» What is being asked:
Within the data below, find the string "care" and return each line where it occurs.

** Opening Records to use block **

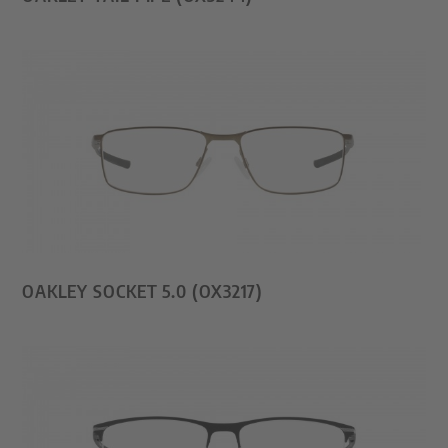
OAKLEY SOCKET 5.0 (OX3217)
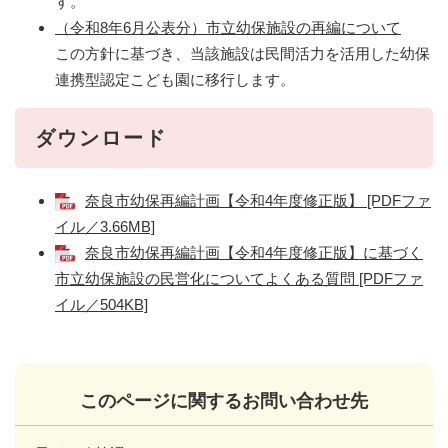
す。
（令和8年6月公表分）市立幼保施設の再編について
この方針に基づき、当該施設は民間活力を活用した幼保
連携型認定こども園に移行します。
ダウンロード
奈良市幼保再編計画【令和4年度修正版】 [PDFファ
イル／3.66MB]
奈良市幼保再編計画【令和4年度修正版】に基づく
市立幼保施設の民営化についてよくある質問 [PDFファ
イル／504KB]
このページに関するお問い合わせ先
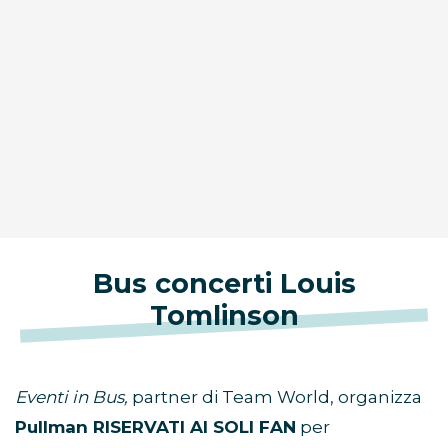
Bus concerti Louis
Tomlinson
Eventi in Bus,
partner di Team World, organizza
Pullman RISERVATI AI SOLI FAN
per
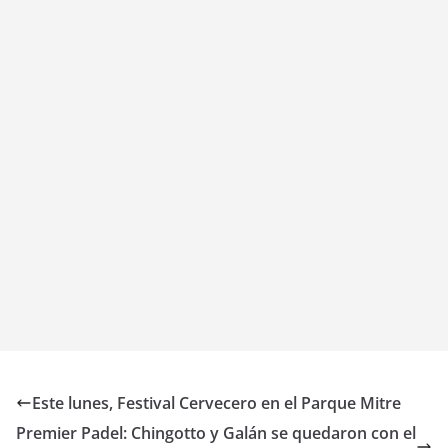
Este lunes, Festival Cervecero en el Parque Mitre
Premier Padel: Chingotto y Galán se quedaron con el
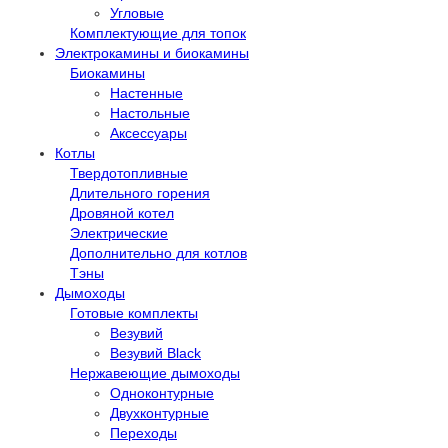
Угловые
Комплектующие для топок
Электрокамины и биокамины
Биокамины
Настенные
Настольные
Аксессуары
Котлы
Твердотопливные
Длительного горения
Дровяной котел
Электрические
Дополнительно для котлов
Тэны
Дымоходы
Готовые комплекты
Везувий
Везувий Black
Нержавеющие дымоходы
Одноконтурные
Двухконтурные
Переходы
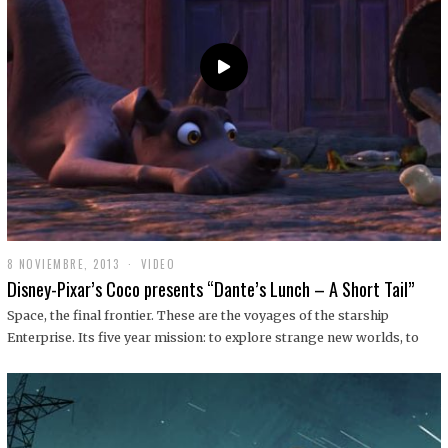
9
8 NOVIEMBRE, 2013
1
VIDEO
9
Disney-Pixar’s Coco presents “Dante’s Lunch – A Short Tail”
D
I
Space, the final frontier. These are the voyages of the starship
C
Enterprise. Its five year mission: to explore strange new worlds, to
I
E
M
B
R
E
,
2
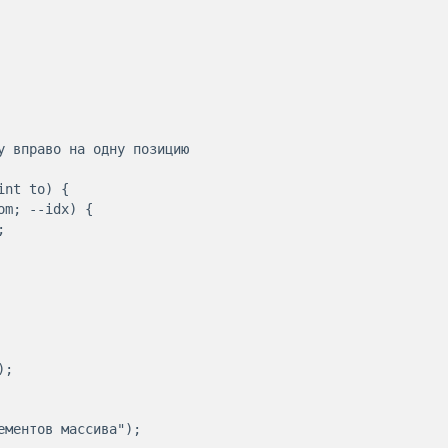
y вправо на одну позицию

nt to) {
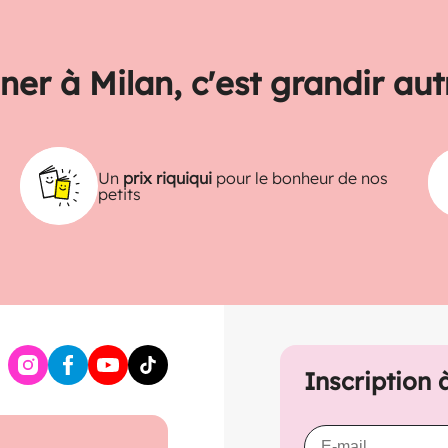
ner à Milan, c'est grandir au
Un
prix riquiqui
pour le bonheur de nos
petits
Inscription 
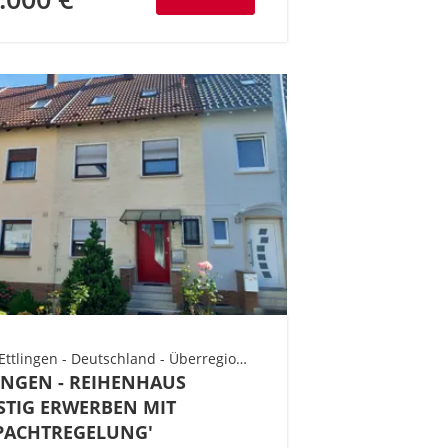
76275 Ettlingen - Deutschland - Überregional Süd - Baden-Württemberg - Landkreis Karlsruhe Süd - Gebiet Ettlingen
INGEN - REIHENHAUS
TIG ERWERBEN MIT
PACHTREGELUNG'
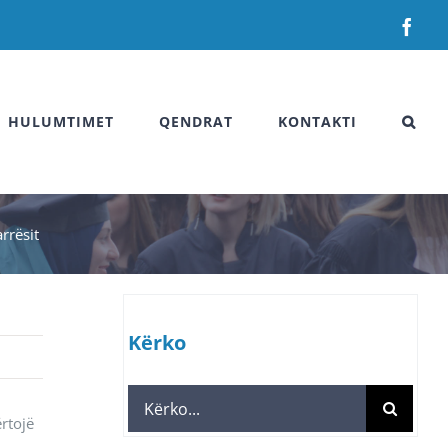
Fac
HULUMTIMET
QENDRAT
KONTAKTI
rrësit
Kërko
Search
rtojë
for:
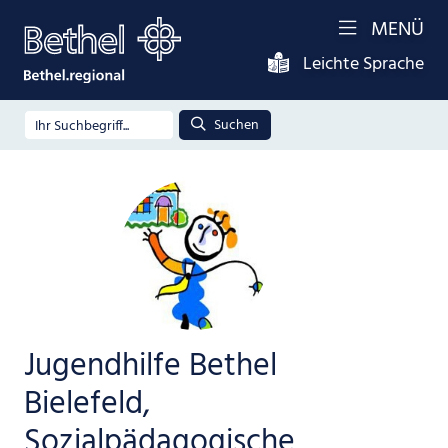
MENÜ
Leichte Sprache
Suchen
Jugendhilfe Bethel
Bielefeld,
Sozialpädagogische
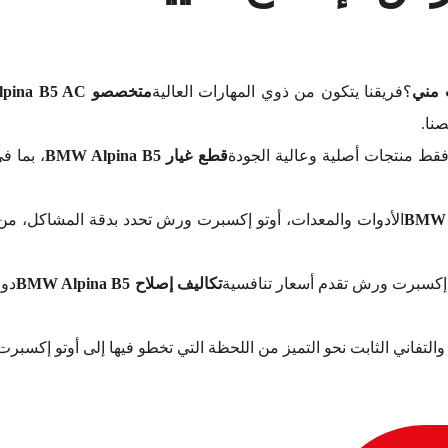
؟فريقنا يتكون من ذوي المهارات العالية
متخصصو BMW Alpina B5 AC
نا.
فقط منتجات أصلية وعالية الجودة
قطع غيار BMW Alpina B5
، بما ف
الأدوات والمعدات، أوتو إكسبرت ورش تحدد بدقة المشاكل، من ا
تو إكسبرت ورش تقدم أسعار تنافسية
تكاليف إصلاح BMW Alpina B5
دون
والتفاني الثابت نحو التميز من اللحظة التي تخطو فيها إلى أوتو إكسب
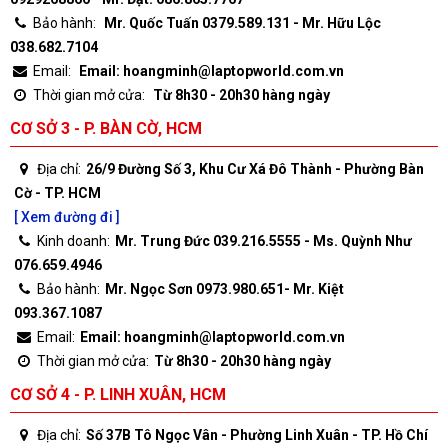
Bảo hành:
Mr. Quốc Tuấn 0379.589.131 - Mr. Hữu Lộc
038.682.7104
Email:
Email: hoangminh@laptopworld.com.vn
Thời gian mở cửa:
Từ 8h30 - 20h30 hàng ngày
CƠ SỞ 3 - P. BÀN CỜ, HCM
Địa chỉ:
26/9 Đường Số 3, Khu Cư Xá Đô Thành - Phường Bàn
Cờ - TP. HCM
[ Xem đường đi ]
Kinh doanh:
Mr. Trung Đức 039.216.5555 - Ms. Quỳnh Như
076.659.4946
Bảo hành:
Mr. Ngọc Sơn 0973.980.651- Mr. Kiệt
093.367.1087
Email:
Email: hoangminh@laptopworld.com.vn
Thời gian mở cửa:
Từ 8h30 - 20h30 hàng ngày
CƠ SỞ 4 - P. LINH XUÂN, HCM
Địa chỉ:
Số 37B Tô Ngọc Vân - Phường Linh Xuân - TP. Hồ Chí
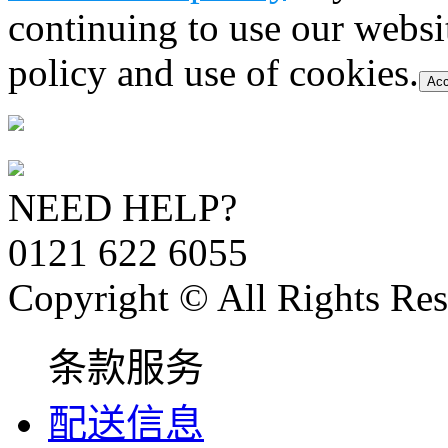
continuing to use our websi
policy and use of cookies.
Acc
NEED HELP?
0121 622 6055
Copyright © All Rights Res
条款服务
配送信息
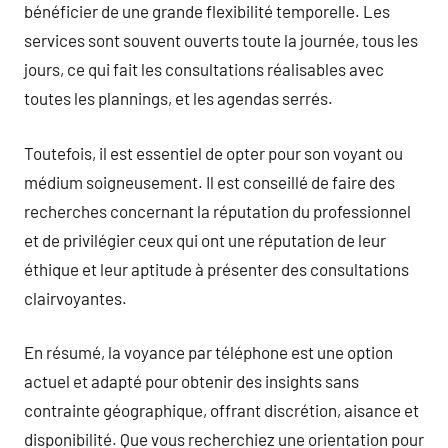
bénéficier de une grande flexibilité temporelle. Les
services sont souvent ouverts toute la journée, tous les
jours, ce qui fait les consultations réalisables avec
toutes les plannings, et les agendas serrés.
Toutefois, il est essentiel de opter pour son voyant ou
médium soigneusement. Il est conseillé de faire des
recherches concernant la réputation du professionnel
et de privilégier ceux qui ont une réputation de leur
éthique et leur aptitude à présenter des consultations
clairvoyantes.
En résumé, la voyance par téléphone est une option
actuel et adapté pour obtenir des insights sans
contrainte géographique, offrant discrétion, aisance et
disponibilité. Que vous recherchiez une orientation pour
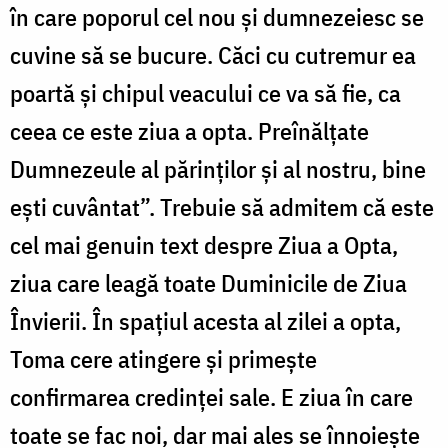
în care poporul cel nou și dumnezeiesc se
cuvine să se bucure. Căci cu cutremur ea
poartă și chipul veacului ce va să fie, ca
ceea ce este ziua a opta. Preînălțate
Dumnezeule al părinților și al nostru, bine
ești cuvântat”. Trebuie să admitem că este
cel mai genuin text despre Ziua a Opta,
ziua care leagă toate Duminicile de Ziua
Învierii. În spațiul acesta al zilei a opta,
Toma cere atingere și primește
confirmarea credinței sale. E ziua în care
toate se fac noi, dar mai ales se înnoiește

** Closing Records to use block **

» Response area:
în care poporul cel nou și dumnezeiesc se
ziua care leagă toate Duminicile de Ziua
confirmarea credinței sale. E ziua în care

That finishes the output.